Does Quality of Life (QOL) Predict Morbidity or Mortality in Patients with Atrial Fibrillation (AF)?

Friday, 3 August 2012: 10:15 AM

Erika Friedmann, PhD1
Eleanor Schron, PhD, RN, FAAN2
Sue A. Thomas, PhD, RN, FAAN1
(1)School of Nursing, University of Maryland, Baltimore, MD
(2)Vision Research Program Division of Extramural Research, NEI/NIH, Bethesda, MD

Learning Objective 1: explain the reason quality of life is expected to contribute to morbidity and mortality in patients with atrial fibrillation.

Learning Objective 2: apply the knowledge about the role of quality of life in atrial fibrillation morbidity to develop strategies to decrease morbidity and mortality.

Purpose: To examine the contributions of quality of life to one year hospitalization and mortality in patients with AF.

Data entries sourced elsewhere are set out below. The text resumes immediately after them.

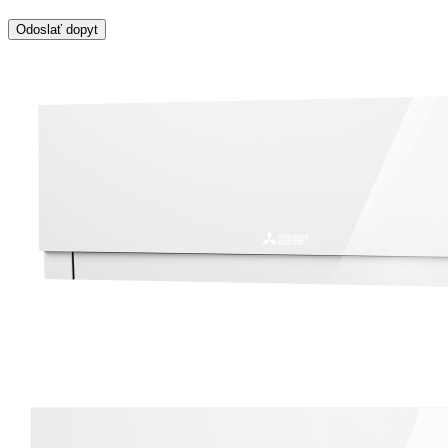
Odoslať dopyt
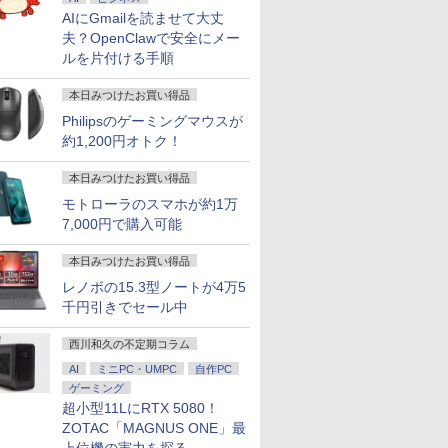
AIにGmailを読ませて大丈
夫？OpenClawで安全にメー
ルを片付ける手順
本日みつけたお買い得品
Philipsのゲーミングマウスが
約1,200円オトク！
本日みつけたお買い得品
モトローラのスマホが約1万
7,000円で購入可能
本日みつけたお買い得品
レノボの15.3型ノートが4万5
千円引きでセール中
西川和久の不定期コラム
AI
ミニPC・UMPC
自作PC
ゲーミング
超小型11LにRTX 5080！
ZOTAC「MAGNUS ONE」最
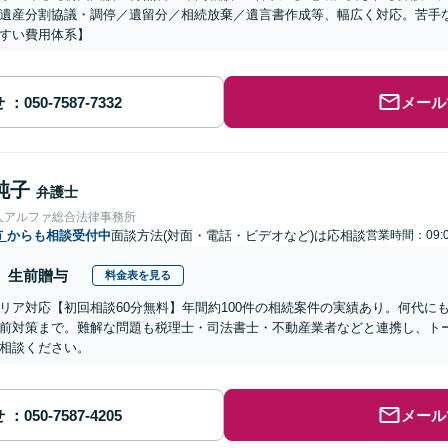
遺産分割協議・調停／遺留分／相続放棄／遺言書作成等、幅広く対応。苦手
すい費用体系】
せ
メール
純子
弁護士
人アルファ総合法律事務所
市
からも相談受付中
面談方法(対面・電話・ビデオなど)は応相談
営業時間：09:0
生前贈与
料金表を見る
リア対応【初回相談60分無料】年間約100件の相続案件の実績あり。何代に
前対策まで。難解な問題も税理士・司法書士・不動産業者などと連携し、ト
相談ください。
せ
メール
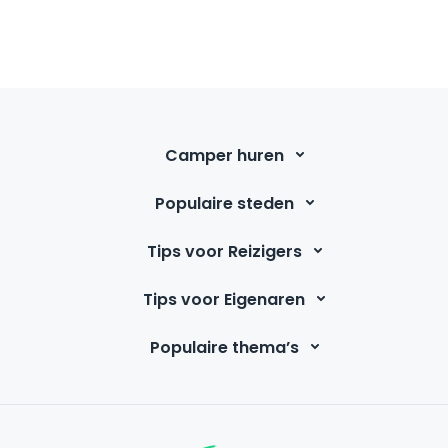
Camper huren
Populaire steden
Tips voor Reizigers
Tips voor Eigenaren
Populaire thema’s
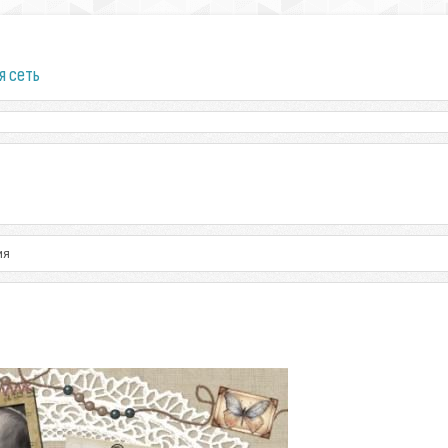
я сеть
ия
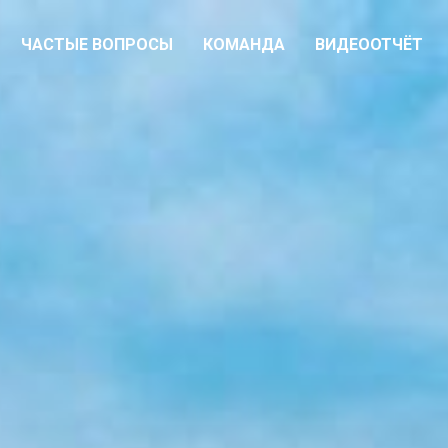
ЧАСТЫЕ ВОПРОСЫ
КОМАНДА
ВИДЕООТЧЁТ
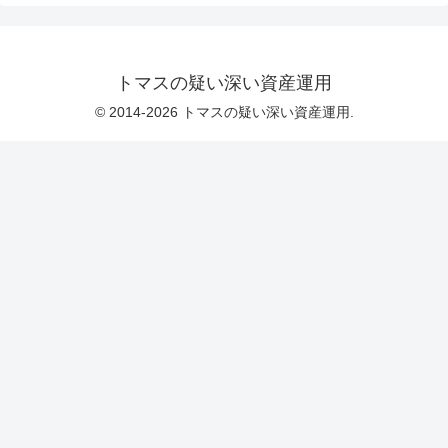
トマスの疑い深い資産運用
© 2014-2026 トマスの疑い深い資産運用.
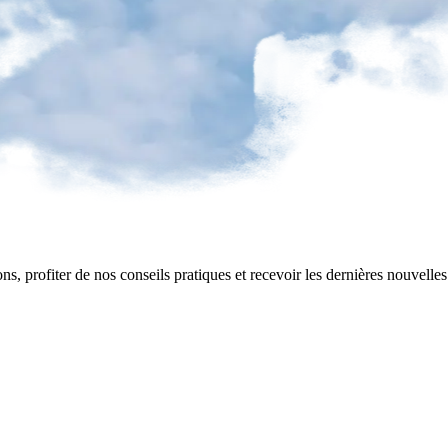
ns, profiter de nos conseils pratiques et recevoir les dernières nouvelle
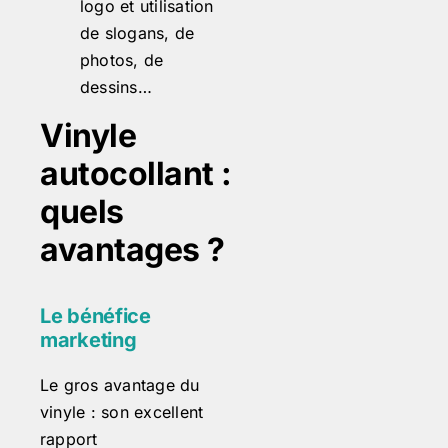
logo et utilisation
de slogans, de
photos, de
dessins…
Vinyle
autocollant :
quels
avantages ?
Le bénéfice
marketing
Le gros avantage du
vinyle : son excellent
rapport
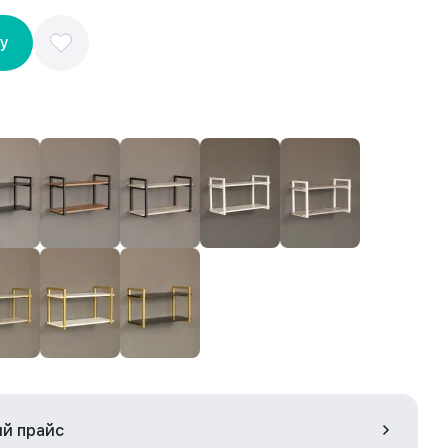
ну
ый прайс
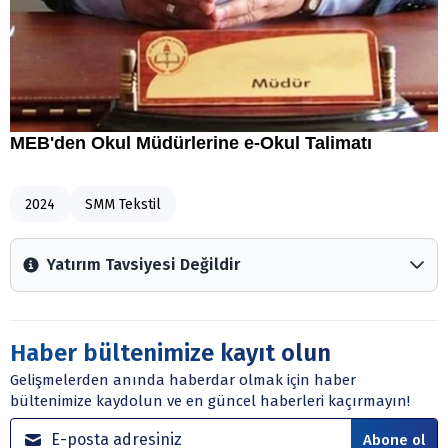
2024
SMM Tekstil
Yatırım Tavsiyesi Değildir
Arztakvimi.com.tr içerisinde yayınlanan bilgiler, yorumlar
ve tavsiyeler yatırım danışmanlığı kapsamında değildir.
Sitede yer alan tüm içerikler kişisel görüşlere
Haber bültenimize kayıt olun
dayanmaktadır. Yatırım danışmanlığı hizmeti; aracı
Gelişmelerden anında haberdar olmak için haber
kurumlar, mevduat kabul etmeyen bankalar, portföy
bültenimize kaydolun ve en güncel haberleri kaçırmayın!
yönetim şirketleri ile müşteri arasında imzalanacak
sözleşme çerçevesinde sunulmaktadır.
Abone ol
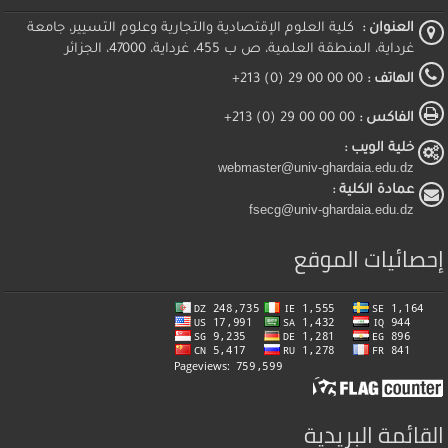
العنوان :
كلية العلوم الإقتصادية والتجارية وعلوم التسيير، جامعة
غرداية، المنطقة العلمية، ص ب 455، غرداية، 47000، الجزائر
الهاتف :
00 00 00 29 (0) 213+
الفاكس :
00 00 00 29 (0) 213+
خلية الويب :
webmaster@univ-ghardaia.edu.dz
عمادة الكلية :
fsecg@univ-ghardaia.edu.dz
إحصائيات الموقع
القائمة البريدية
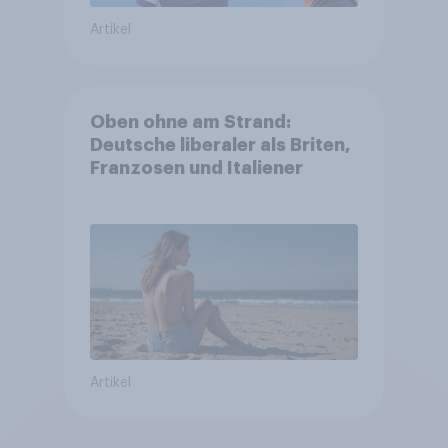
Artikel
Oben ohne am Strand:
Deutsche liberaler als Briten,
Franzosen und Italiener
Artikel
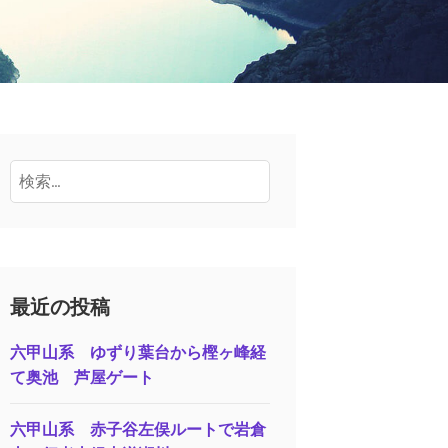
検
索:
最近の投稿
六甲山系 ゆずり葉台から樫ヶ峰経
て奥池 芦屋ゲート
六甲山系 赤子谷左俣ルートで岩倉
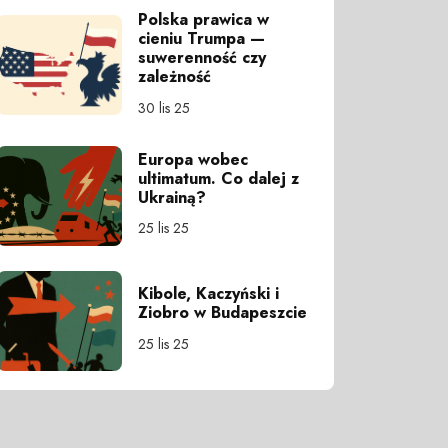
Polska prawica w
cieniu Trumpa —
suwerenność czy
zależność
30 lis 25
Europa wobec
ultimatum. Co dalej z
Ukrainą?
25 lis 25
Kibole, Kaczyński i
Ziobro w Budapeszcie
25 lis 25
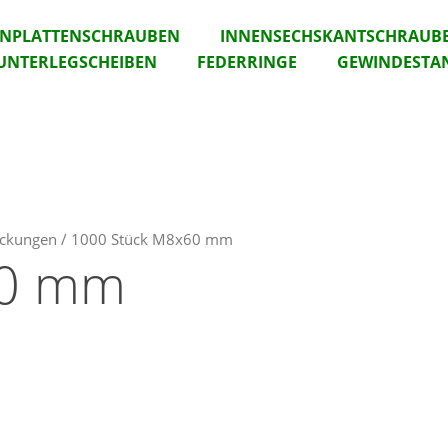
ANPLATTENSCHRAUBEN
INNENSECHSKANTSCHRAUB
UNTERLEGSCHEIBEN
FEDERRINGE
GEWINDESTA
Packungen / 1000 Stück M8x60 mm
60 mm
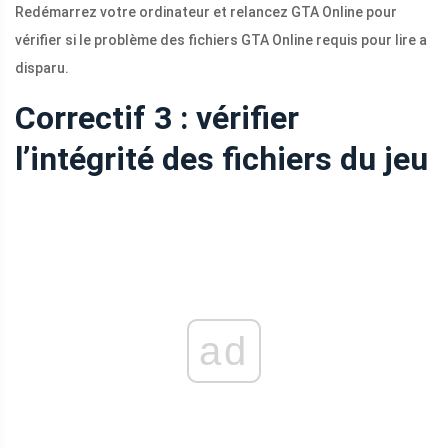
Redémarrez votre ordinateur et relancez GTA Online pour
vérifier si le problème des fichiers GTA Online requis pour lire a
disparu.
Correctif 3 : vérifier
l’intégrité des fichiers du jeu
ad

Methods:  This study used the public access data from the Atrial Fibrillation Follow up Investigation of Rhythm Management (AFFIRM) randomized clinical trial conducted by the NIH, National Heart, Lung, and Blood Institute.  Patients enrolled in the QOL substudy (N= 693) were randomly assigned to rate control or rhythm control groups.  QOL was measured with the Medical Outcomes Study Short Form-36 health survey (SF-36) and the Quality of Life Index-Cardiac Version (QLI-CV).  Data were analyzed with descriptive statistics, logistic regression to predict one year hospitalization or death and Cox proportional hazards analysis to predict mortality. 

Results: In the first year 62.2% (n=427) were hospitalized or died; overall, mortality was 14.3% (n=93) with mean follow-up of 3.5 years.  Patients had a mean age of 69.8±8.2 years, were largely male (62%), and white (93%). At baseline 70.8% of the patients had a history of hypertension, 38.2 % coronary artery disease (CAD), and 23.7% heart failure (HF).  Clinical, demographic, and QOL variables predicted morbidity and mortality.  A history of HF, stroke, rhythm control arm, lower mental component score (MCS) and physical component scores (PCS) predicted morbidity (p<.001).   QOL predicted morbidity beyond clinical and demographic variables.  Patients with a history of CAD, hypertension, older age, lower PCS, and women with diabetes had a higher risk of mortality (p <.001).  QOL predicted mortality beyond clinical and demographic variables.

Conclusion: This study supported the bio-psycho-social model implied contributions of QOL variables to morbidity and mortality in patients treated for AF.  Interventions for improving QOL and helping patients adapt to treatments for AF may decrease morbidity and improve survival.  Psychosocial variables add meaningful information beyond traditional biomedical factors to the prediction of mortality and/or morbidity of patients with AF.